Es difícil explicar con palabras la sensación que dejó la derrota en el Calderón. Los adjetivos y las calificaciones más negativas se adueñan de una hinchada desconcertada ante la imagen tan floja de su equipo.
Para mi jugar al fútbol es un hobby que practico con asiduidad. No vivo de ello, pero cuando caigo humillado el cabreo me dura algunos días. El domingo mi mente reflexionaba a la misma velocidad a la que Falcao desnudaba las carencias de este equipo.
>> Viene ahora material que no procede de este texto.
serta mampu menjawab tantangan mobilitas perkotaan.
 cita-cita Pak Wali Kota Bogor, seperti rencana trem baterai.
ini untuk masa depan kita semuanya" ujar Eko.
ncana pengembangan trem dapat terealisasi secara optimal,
Esas reflexiones me trasladaban a la cabeza de los jugadores y a pensar cómo encajarían ellos la humillación del Calderón. ¿Estarán los jugadores tan fastidiados como yo lo estoy cuando pierdo alguna de esas pachangas? Esa pregunta ronda mi cabeza dos días después sin tener una respuesta certera.
Para muchos es inadmisible caer de esa manera sobre un terreno de juego. Las sensaciones no pueden ser más negativas y el equipo necesita reaccionar de inmediato. Solo la mediocridad de la liga actual permite al Dépor albergar esperanzas de salvación. Los optimistas miran la clasificación y piensan que estamos a dos puntos del cuarto por la cola, mientras que los pesimistas creen que jugando de la manera en la que lo está haciendo el equipo el descenso es una realidad cada vez más cercana.
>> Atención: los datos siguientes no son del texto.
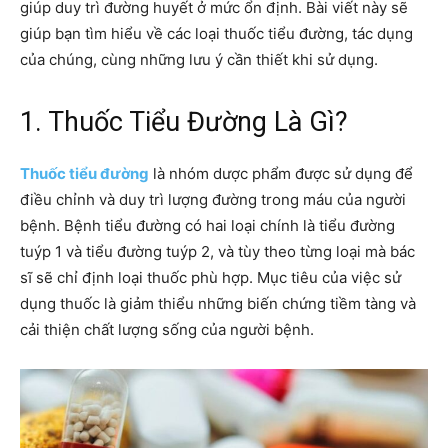
giúp duy trì đường huyết ở mức ổn định. Bài viết này sẽ
giúp bạn tìm hiểu về các loại thuốc tiểu đường, tác dụng
của chúng, cùng những lưu ý cần thiết khi sử dụng.
1. Thuốc Tiểu Đường Là Gì?
Thuốc tiểu đường
là nhóm dược phẩm được sử dụng để
điều chỉnh và duy trì lượng đường trong máu của người
bệnh. Bệnh tiểu đường có hai loại chính là tiểu đường
tuýp 1 và tiểu đường tuýp 2, và tùy theo từng loại mà bác
sĩ sẽ chỉ định loại thuốc phù hợp. Mục tiêu của việc sử
dụng thuốc là giảm thiểu những biến chứng tiềm tàng và
cải thiện chất lượng sống của người bệnh.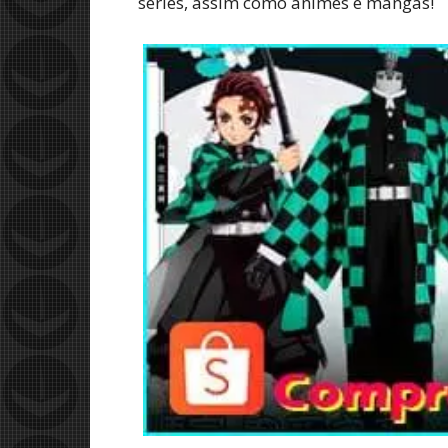
séries, assim como animes e mangás!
Pero en esta vida siempre hay un término medio. Todo el que haya visto los partidos del Dépor coincidirá en la cantidad de carencias que posee esta plantilla. Pero los números invitan a agarrarse a las matemáticas para seguir creyendo en la permanencia.
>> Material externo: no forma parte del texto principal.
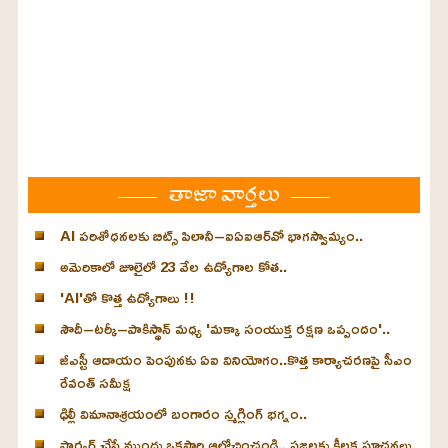
తాజా వార్తలు
AI పరిశోధనలకు బిట్స్ పిలానీ–ఐఏఐఆర్‌వో భాగస్వామ్యం..
అమెరికాలో జూలైలో 23 వేల ఉద్యోగాల కోత..
'AI'తో కొత్త ఉద్యోగాలు !!
సౌదీ–టర్కీ–పాకిస్థాన్ మధ్య 'మక్కా సంయుక్త రక్షణ ఒప్పందం'..
జీఎస్టీ ఆదాయం పెంపునకు ఏఐ వినియోగం..కొత్త కార్యాచరణపై సీఎం
రేవంత్ సమీక్ష
ఢిల్లీ విమానాశ్రయంలో బంగారం స్మగ్లింగ్ భగ్నం..
ఫార్వర్డ్ చేసే ముందు ఒకసారి ఆలోచించండి.. ప్రజలకు కీలక సూచనలు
El partido ante el Valladolid se presenta como una final, término que parece incompatible con la época del año en la que estamos y que todavía no se haya alcanzado el tercio de competición. La afición responderá por enésima vez ante unos jugadores que están obligados a ganar. No hay excusa posible, y sí una necesidad imperiosa de reencontrarse con la victoria. Ojalá la palabra vergüenza no planee nunca más por Riazor ni por u nos aficionados que siguen estando muy por encima del nivel de los jugadores.